Assignment ->
State how many lines in the listing below hold the string "Leczniczych"; nothing else is wanted.

The records ->
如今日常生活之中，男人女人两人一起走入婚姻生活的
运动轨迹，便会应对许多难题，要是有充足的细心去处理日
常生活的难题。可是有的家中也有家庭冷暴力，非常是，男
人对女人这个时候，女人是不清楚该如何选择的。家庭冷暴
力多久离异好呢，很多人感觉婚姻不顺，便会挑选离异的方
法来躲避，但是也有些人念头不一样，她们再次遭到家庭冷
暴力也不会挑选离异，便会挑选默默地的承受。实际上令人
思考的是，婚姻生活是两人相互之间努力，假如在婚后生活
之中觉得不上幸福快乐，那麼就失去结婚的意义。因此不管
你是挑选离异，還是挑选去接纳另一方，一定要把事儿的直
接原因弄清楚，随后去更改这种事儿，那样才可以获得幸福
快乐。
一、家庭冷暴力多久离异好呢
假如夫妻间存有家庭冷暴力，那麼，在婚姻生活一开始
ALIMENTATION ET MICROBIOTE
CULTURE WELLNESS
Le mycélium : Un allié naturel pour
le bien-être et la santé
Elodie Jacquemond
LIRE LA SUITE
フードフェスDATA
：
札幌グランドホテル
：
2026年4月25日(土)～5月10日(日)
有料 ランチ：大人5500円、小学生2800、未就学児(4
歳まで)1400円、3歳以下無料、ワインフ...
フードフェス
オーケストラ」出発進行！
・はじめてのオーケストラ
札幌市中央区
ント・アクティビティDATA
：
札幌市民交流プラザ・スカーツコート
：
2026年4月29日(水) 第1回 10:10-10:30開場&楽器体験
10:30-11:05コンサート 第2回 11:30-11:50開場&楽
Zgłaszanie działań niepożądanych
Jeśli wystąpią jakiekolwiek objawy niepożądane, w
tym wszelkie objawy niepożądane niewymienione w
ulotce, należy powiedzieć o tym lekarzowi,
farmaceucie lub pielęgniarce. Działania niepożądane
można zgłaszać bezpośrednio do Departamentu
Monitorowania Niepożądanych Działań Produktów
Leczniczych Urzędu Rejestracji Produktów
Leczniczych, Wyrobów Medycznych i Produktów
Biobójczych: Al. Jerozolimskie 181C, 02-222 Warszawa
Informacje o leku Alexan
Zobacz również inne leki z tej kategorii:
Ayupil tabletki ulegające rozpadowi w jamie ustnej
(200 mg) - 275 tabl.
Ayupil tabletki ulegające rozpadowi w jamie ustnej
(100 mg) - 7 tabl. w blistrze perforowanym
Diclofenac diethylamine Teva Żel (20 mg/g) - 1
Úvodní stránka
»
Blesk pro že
==
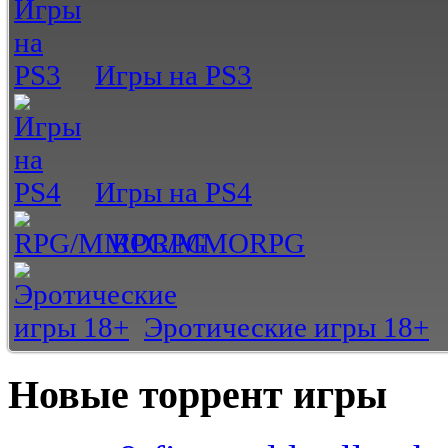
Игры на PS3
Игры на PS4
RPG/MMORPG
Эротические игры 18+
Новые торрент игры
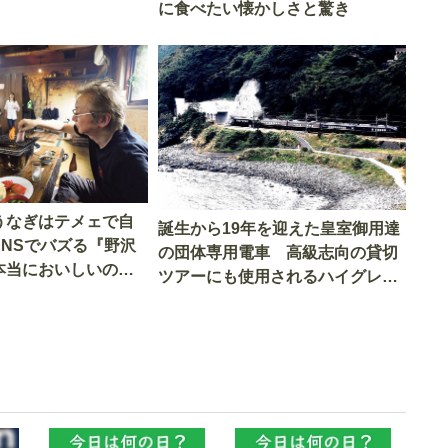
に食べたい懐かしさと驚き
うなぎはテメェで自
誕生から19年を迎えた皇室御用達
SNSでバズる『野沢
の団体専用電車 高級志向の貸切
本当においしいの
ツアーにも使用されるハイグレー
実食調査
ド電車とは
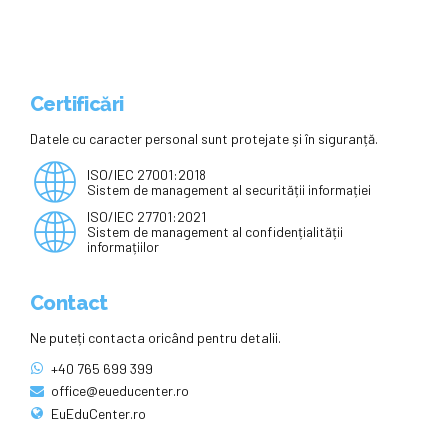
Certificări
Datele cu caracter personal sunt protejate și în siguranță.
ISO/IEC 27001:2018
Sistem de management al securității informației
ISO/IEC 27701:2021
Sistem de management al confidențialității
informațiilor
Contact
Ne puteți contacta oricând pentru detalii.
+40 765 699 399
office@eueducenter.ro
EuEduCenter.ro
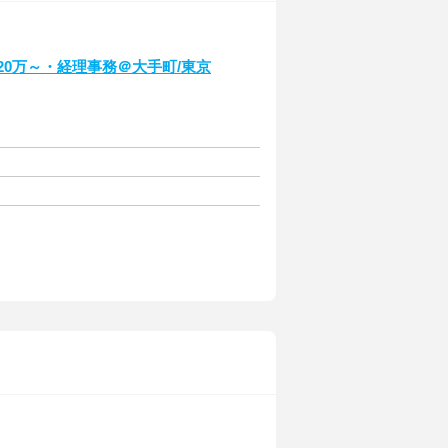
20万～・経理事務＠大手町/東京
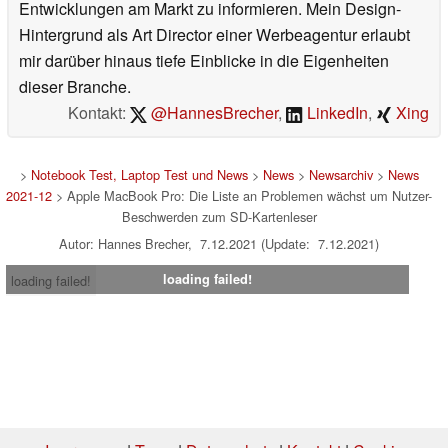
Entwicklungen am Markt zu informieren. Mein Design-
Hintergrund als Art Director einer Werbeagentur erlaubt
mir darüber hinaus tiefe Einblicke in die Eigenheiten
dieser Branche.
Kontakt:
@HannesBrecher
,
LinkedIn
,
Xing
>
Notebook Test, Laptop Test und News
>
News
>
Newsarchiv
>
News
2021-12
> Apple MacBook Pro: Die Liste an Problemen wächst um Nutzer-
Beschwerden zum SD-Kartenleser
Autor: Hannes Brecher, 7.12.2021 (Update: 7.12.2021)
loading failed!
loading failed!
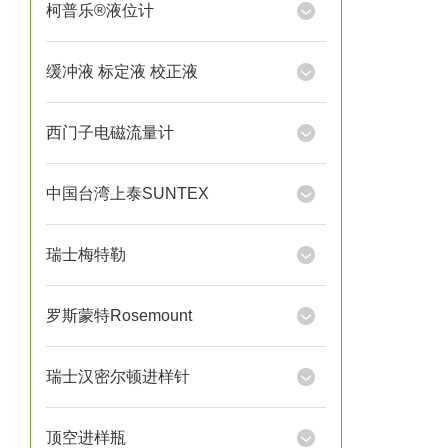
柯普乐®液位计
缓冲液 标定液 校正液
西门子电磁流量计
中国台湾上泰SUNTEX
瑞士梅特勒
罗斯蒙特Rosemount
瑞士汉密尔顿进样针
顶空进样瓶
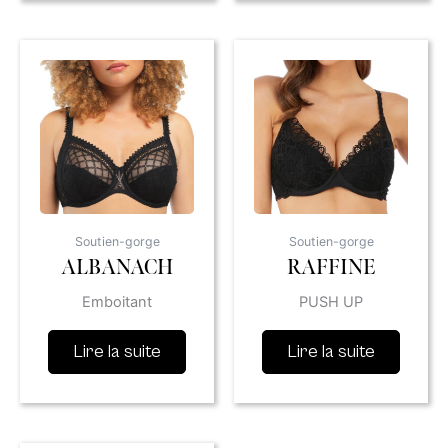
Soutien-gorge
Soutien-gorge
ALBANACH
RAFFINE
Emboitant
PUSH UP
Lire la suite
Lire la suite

Result of this task ->
2